_Your task_
From the first line through the last, transcribe the listing word for word.

_Dataset excerpts_

—————

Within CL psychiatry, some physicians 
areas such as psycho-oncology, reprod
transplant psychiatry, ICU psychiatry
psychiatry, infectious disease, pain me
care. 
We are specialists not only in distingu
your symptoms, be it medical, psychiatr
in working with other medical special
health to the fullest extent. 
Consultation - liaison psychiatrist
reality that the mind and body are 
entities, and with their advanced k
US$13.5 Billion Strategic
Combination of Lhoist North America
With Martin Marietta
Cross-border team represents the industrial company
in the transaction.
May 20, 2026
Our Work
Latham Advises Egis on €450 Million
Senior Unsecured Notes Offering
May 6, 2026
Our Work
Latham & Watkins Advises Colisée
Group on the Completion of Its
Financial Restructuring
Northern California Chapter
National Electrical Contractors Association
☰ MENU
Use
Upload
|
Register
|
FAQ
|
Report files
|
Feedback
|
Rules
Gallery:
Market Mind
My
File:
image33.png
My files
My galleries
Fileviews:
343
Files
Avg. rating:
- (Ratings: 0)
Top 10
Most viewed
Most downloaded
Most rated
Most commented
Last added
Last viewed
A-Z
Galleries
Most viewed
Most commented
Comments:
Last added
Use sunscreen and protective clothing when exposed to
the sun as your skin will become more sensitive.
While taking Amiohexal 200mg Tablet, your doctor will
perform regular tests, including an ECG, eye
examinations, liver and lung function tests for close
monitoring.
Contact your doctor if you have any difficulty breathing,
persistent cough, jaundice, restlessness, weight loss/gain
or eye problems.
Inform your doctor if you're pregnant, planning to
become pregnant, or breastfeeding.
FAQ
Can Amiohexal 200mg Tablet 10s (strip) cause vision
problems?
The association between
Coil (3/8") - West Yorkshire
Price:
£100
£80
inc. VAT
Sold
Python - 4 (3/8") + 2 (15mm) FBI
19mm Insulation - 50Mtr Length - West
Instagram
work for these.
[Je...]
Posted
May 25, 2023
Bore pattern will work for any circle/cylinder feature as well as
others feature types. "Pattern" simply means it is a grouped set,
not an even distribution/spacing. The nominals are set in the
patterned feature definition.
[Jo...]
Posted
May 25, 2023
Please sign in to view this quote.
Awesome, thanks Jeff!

—————

_Written solution_
Within CL psychiatry, some physicians 
areas such as psycho-oncology, reprod
transplant psychiatry, ICU psychiatry
psychiatry, infectious disease, pain me
care. 
We are specialists not only in distingu
your symptoms, be it medical, psychiatr
in working with other medical special
health to the fullest extent. 
Consultation - liaison psychiatrist
reality that the mind and body are 
entities, and with their advanced k
US$13.5 Billion Strategic
Combination of Lhoist North America
With Martin Marietta
Cross-border team represents the industrial company
in the transaction.
May 20, 2026
Our Work
Latham Advises Egis on €450 Million
Senior Unsecured Notes Offering
May 6, 2026
Our Work
Latham & Watkins Advises Colisée
Group on the Completion of Its
Financial Restructuring
Northern California Chapter
National Electrical Contractors Association
☰ MENU
Use
Upload
|
Register
|
FAQ
|
Report files
|
Feedback
|
Rules
Gallery:
Market Mind
My
File:
image33.png
My files
My galleries
Fileviews:
343
Files
Avg. rating:
- (Ratings: 0)
Top 10
Most viewed
Most downloaded
Most rated
Most commented
Last added
Last viewed
A-Z
Galleries
Most viewed
Most commented
Comments:
Last added
Use sunscreen and protective clothing when exposed to
the sun as your skin will become more sensitive.
While taking Amiohexal 200mg Tablet, your doctor will
perform regular tests, including an ECG, eye
examinations, liver and lung function tests for close
monitoring.
Contact your doctor if you have any difficulty breathing,
persistent cough, jaundice, restlessness, weight loss/gain
or eye problems.
Inform your doctor if you're pregnant, planning to
become pregnant, or breastfeeding.
FAQ
Can Amiohexal 200mg Tablet 10s (strip) cause vision
problems?
The association between
Coil (3/8") - West Yorkshire
Price:
£100
£80
inc. VAT
Sold
Python - 4 (3/8") + 2 (15mm) FBI
19mm Insulation - 50Mtr Length - West
Instagram
work for these.
[Je...]
Posted
May 25, 2023
Bore pattern will work for any circle/cylinder feature as well as
others feature types. "Pattern" simply means it is a grouped set,
not an even distribution/spacing. The nominals are set in the
patterned feature definition.
[Jo...]
Posted
May 25, 2023
Please sign in to view this quote.
Awesome, thanks Jeff!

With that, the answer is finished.